Thanks for the pics, Josh! The expo was a fun project for us, and we are planning a May and October show here for 2011 with some new ideas, small changes and a bigger budget. I also added a bunch of photos to our facebook group for the Las Vegas Reptile Expo if anyone wants to see more. 

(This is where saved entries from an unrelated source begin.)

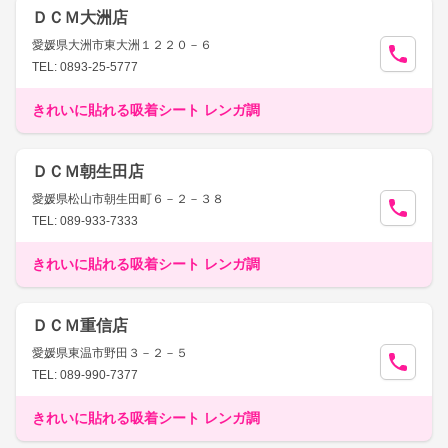
ＤＣＭ大洲店
愛媛県大洲市東大洲１２２０－６
TEL: 0893-25-5777
きれいに貼れる吸着シート レンガ調
ＤＣＭ朝生田店
愛媛県松山市朝生田町６－２－３８
TEL: 089-933-7333
きれいに貼れる吸着シート レンガ調
ＤＣＭ重信店
愛媛県東温市野田３－２－５
TEL: 089-990-7377
きれいに貼れる吸着シート レンガ調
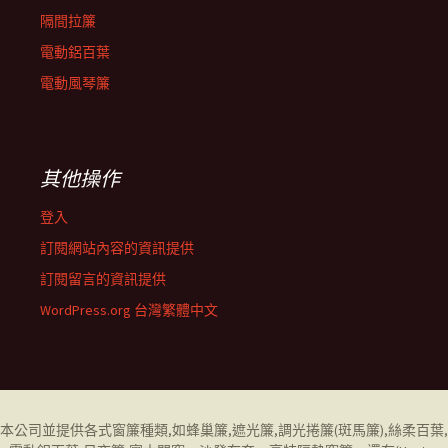
隔間拉簾
電動鋁百葉
電動風琴簾
其他操作
登入
訂閱網站內容的資訊提供
訂閱留言的資訊提供
WordPress.org 台灣繁體中文
本公司並提供各式窗簾種類,如
蜂巢簾
,
遮光簾
,
調光捲簾
(斑馬簾),
絲柔百葉
,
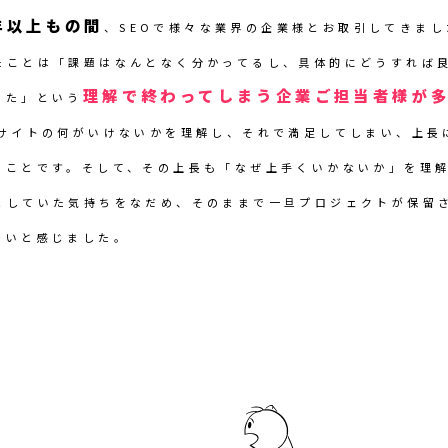
年以上もの間
、SEOで様々な業界の企業様とお取引してきま
たことは「課題はなんとなく分かってるし、具体的にどうすれば
理解で終わってしまう企業ご担当者様が
った」という
bサイトの何がいけないかを理解し、それで満足してしまい、上長
ることです。そして、その上長も「なぜ上手くいかないか」を理
としていた気持ちをなだめ、そのままで一旦プロジェクトが保留
多いと感じました。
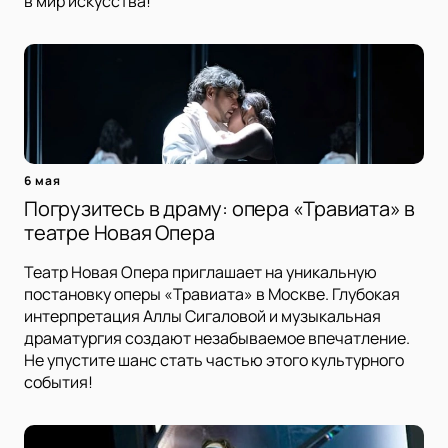
в мир искусства!
6 мая
Погрузитесь в драму: опера «Травиата» в
театре Новая Опера
Театр Новая Опера приглашает на уникальную
постановку оперы «Травиата» в Москве. Глубокая
интерпретация Аллы Сигаловой и музыкальная
драматургия создают незабываемое впечатление.
Не упустите шанс стать частью этого культурного
события!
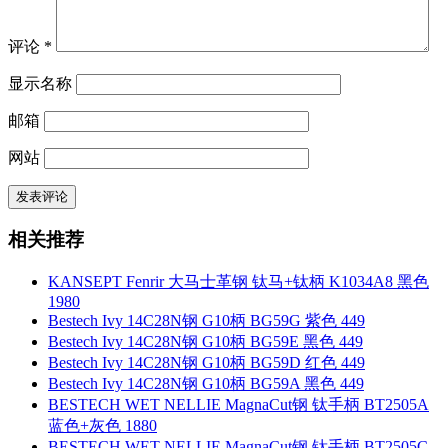
评论
*
显示名称
邮箱
网站
相关推荐
KANSEPT Fenrir 大马士革钢 钛马+钛柄 K1034A8 黑色
1980
Bestech Ivy 14C28N钢 G10柄 BG59G 紫色 449
Bestech Ivy 14C28N钢 G10柄 BG59E 黑色 449
Bestech Ivy 14C28N钢 G10柄 BG59D 红色 449
Bestech Ivy 14C28N钢 G10柄 BG59A 黑色 449
BESTECH WET NELLIE MagnaCut钢 钛手柄 BT2505A
蓝色+灰色 1880
BESTECH WET NELLIE MagnaCut钢 钛手柄 BT2505C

The albinos sold this past week, and got to their destination in good shape. Fingers crossed for next year!


----------



## DeanS (Oct 23, 2010)

TylerStewart said:


> The albinos sold this past week, and got to their destination in good shape. Fingers crossed for next year!



OUTSTANDING! Congrats!


----------



## dmmj (Oct 24, 2010)

the albino sulcatas? glad to hear it, I hope the people who got them enjoy them.


----------



## Isa (Oct 24, 2010)

Thanks for sharing the pics Josh, You guys had a nice booth! Congrats on the little one


----------



## goReptiles (Oct 25, 2010)

I like the tattoo idea. 

Looks like you guys had fun


----------



## Josh (Oct 27, 2010)

goReptiles said:


> I like the tattoo idea.



Thanks! I'm glad _someone_ liked it!


----------



## pebblelu (Oct 28, 2010)

Nice pictures. I got a couple when I was there. I took one of a iguana top of tylers sulcata.


----------



## Floof (Oct 28, 2010)

Nice pics, thanks for sharing! Fantastic little "stowaway," too. Loving the wonky tail pattern!


----------